#### [Your assignment]
The listing below holds a line with "剛性感を感じさせる角断面のチェーンステーはパワーロスをしっ" and a later line with "valle, dove la neve potrebbe essere assente o". Write out those two lines and every line between them, exactly, and nothing else.

■ ■ ■ ■ ■ ■ ■

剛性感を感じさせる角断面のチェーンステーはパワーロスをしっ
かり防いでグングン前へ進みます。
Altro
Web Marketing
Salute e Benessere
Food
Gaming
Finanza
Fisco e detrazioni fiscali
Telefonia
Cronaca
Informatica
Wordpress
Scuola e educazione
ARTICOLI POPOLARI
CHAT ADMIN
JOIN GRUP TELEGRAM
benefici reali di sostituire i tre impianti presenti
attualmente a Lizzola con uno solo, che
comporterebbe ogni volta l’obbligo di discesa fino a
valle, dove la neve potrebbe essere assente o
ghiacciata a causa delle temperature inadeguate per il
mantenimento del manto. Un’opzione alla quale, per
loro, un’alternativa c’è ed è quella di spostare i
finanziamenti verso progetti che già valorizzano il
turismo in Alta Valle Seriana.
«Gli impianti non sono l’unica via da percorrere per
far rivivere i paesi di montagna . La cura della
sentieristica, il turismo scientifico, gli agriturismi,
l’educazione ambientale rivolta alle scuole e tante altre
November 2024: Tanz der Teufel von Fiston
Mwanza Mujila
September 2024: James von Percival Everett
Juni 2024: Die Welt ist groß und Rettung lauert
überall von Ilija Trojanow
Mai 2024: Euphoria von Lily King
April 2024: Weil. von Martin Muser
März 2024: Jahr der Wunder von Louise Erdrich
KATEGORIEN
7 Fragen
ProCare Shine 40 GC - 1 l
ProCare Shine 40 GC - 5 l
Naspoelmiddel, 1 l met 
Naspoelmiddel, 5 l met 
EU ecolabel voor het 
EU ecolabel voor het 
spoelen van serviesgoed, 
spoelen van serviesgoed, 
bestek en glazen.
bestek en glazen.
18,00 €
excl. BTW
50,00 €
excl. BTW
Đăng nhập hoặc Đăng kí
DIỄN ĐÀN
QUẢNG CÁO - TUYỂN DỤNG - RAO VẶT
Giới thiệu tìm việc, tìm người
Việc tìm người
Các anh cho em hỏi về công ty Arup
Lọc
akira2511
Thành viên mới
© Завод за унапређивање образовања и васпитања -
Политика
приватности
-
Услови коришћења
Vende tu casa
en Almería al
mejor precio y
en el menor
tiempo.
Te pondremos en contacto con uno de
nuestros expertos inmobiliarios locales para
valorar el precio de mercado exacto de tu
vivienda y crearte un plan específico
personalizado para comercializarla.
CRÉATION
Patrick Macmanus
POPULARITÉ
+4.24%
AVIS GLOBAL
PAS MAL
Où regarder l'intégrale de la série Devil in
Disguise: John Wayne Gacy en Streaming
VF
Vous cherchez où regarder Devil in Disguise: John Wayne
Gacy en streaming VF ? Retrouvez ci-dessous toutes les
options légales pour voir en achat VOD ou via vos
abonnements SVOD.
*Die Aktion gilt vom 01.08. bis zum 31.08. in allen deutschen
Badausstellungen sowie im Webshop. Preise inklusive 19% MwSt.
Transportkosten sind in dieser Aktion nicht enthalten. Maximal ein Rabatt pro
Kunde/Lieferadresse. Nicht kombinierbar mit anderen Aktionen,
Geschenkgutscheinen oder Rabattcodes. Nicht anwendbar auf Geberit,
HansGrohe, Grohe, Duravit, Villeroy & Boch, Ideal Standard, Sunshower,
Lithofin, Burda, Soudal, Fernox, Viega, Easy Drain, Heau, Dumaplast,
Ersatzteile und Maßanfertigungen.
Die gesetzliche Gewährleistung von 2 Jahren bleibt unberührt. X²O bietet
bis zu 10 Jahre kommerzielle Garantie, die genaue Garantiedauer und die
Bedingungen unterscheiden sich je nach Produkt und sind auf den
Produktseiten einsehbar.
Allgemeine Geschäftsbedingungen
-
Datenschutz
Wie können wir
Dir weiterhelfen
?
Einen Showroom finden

■ ■ ■ ■ ■ ■ ■

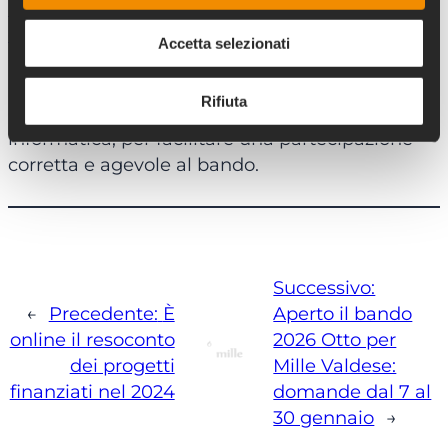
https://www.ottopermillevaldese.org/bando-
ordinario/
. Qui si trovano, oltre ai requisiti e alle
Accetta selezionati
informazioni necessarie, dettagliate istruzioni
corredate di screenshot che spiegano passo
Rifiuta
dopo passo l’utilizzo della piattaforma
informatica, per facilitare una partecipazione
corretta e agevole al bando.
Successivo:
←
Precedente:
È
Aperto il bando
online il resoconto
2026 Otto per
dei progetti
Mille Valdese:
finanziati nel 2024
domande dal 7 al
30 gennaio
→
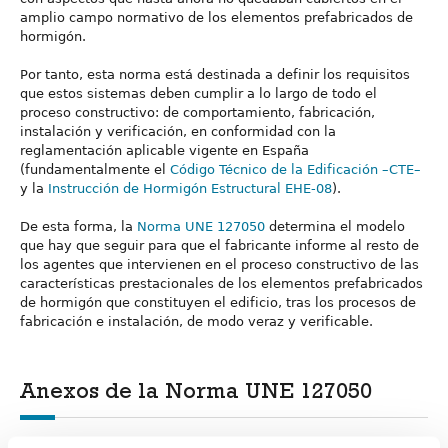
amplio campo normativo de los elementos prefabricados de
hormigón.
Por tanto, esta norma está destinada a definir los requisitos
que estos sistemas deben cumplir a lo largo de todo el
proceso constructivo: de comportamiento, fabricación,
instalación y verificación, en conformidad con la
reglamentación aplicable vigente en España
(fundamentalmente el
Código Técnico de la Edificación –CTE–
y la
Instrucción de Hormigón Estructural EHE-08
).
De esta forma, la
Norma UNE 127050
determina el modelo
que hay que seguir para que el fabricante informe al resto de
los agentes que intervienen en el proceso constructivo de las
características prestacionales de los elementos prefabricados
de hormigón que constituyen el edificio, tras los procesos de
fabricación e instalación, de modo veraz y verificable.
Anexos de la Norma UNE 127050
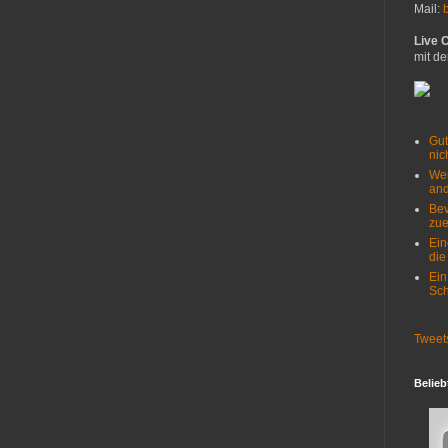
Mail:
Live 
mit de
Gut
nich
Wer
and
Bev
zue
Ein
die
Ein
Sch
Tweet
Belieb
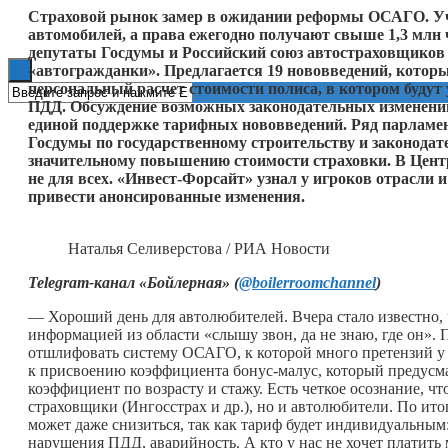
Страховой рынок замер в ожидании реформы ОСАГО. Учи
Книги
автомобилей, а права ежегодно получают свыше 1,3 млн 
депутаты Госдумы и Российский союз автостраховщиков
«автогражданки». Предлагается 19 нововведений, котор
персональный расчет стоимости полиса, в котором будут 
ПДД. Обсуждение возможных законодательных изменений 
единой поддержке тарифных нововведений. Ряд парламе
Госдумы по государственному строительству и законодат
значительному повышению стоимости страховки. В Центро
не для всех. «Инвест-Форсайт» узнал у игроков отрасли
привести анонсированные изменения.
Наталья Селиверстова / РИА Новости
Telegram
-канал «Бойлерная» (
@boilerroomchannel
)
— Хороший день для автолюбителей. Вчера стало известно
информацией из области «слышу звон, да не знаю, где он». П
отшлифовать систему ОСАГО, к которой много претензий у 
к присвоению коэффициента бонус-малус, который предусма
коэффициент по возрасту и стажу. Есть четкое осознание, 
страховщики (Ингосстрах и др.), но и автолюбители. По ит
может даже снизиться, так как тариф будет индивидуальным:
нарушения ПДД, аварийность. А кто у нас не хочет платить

■ ■ ■ ■ ■ ■ ■

#### [Your response]
剛性感を感じさせる角断面のチェーンステーはパワーロスをしっ
かり防いでグングン前へ進みます。
Altro
Web Marketing
Salute e Benessere
Food
Gaming
Finanza
Fisco e detrazioni fiscali
Telefonia
Cronaca
Informatica
Wordpress
Scuola e educazione
ARTICOLI POPOLARI
CHAT ADMIN
JOIN GRUP TELEGRAM
benefici reali di sostituire i tre impianti presenti
attualmente a Lizzola con uno solo, che
comporterebbe ogni volta l’obbligo di discesa fino a
valle, dove la neve potrebbe essere assente o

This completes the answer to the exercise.